Besonders ins Auge stechen die beiden Blindfenster auf Erdgeschoßebene. Sie lassen mit sehr eigenem Charme die leise Vermutung aufkommen, als wäre der Zubau schon immer dagewesen und nur für neue Zwecke adaptiert.  
 
Städtebaulich gewinnt die eigentliche, kaum beachtete Rückseite des Bezirksgerichts durch den Zubau, der sich exakt in das zur Verfügung stehende Areal einpasst, eine zweite Vorderseite. Es entseht eine eigene Platzsituation, die sich zwischen Kirche, Pfarrhof und dem Zubau aufspannt. Mit der funktionalen Zuweisung dieses Platzes als Parkplatz für die Bediensteten wird leider eine städtebauliche Möglichkeit in Form einer Erweiterung des Kirchplatzes vergeben. 
 
Das Innere des Gebäudes gestaltet sich als hell, lichtdurchflutet und offen, was nicht zuletzt dem reduzierten Materialeinsatz zu verdanken ist. Heller Terrazzo, Eichenholz und Glas sind die wesentlichen Materialien. Wenige, aber durchdachte Details unterstützen eine gewisse Geradlinigkeit und Solidität. So lehnt sich auch die schlichte und funktionale Raumaufteilung im Bestandsgebäude an die ursprüngliche Gebäudestruktur an. Insgesamt ist das Raumprogramm pragmatisch und funktional und trägt den Funktionsabläufen eines Bezirksgerichts vollkommen Rechnung.
 
Der großzügig gestaltete Sozialraum öffnet sich zum durch den Zubau entstandenen Innenhof, wodurch eine Erweiterung des Innenraums nach draußen hin entsteht.

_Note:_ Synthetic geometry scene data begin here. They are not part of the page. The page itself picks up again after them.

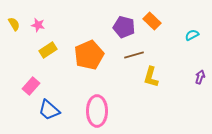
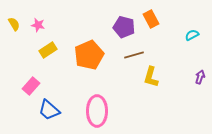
orange rectangle: moved 1 px left, 2 px up; rotated 18 degrees clockwise
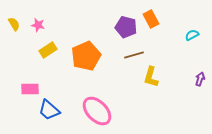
purple pentagon: moved 2 px right
orange pentagon: moved 3 px left, 1 px down
purple arrow: moved 2 px down
pink rectangle: moved 1 px left, 3 px down; rotated 48 degrees clockwise
pink ellipse: rotated 44 degrees counterclockwise
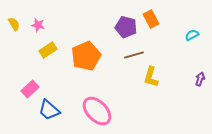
pink rectangle: rotated 42 degrees counterclockwise
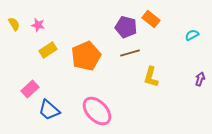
orange rectangle: rotated 24 degrees counterclockwise
brown line: moved 4 px left, 2 px up
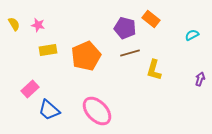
purple pentagon: moved 1 px left, 1 px down
yellow rectangle: rotated 24 degrees clockwise
yellow L-shape: moved 3 px right, 7 px up
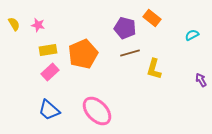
orange rectangle: moved 1 px right, 1 px up
orange pentagon: moved 3 px left, 2 px up
yellow L-shape: moved 1 px up
purple arrow: moved 1 px right, 1 px down; rotated 48 degrees counterclockwise
pink rectangle: moved 20 px right, 17 px up
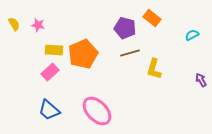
yellow rectangle: moved 6 px right; rotated 12 degrees clockwise
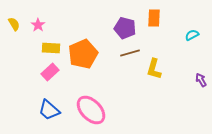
orange rectangle: moved 2 px right; rotated 54 degrees clockwise
pink star: rotated 24 degrees clockwise
yellow rectangle: moved 3 px left, 2 px up
pink ellipse: moved 6 px left, 1 px up
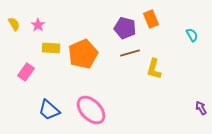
orange rectangle: moved 3 px left, 1 px down; rotated 24 degrees counterclockwise
cyan semicircle: rotated 88 degrees clockwise
pink rectangle: moved 24 px left; rotated 12 degrees counterclockwise
purple arrow: moved 28 px down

Tropfenartige Lampen über den Tischen verdoppeln sich in den verspiegelten Wandelementen und lassen den Raum noch einmal größer erscheinen.
 
Zurückhaltend zeigt sich auch der komplett in Eiche gehaltene Verhandlungsraum. An der Südseite zum Innenhof gelegen, strahlt er Ruhe und Besonnenheit aus.
 
Insgesamt entstanden ist ein sich zurücknehmender Baukörper, der sich dennoch selbstbewusst an den Bestand anlehnt und mit ihm eine eigenartige Symbiose in Form einer erheiternden Kommunikation eingeht. Etwas, das einem Amtsgebäude, wie das Bezirksgericht eines ist, nicht nur von außen richtig gut tut.
 
Der Frage in welcher Art und Weise mit einem historischen Gebäude umgegangen werden kann begegnen Ederer + Haghirian weder mit einem kompletten Bruch mit dem Bestand noch mit einer zeitgemäßen Transformation. Vielmehr arbeiten sie mit etwas, das zwischen diesen beiden Möglichkeiten liegt und vielleicht als ein plötzlicher Phasenübergang oder eine Art abrupter Transfer bezeichnet werden kann. Ein künstlerisch ästhetischer Ansatz, dem durchaus Bedeutung beigemessen werden kann, wie dies am Bezirksgericht Deutschlandsberg abzulesen ist.    
(Text: Franziska Hederer)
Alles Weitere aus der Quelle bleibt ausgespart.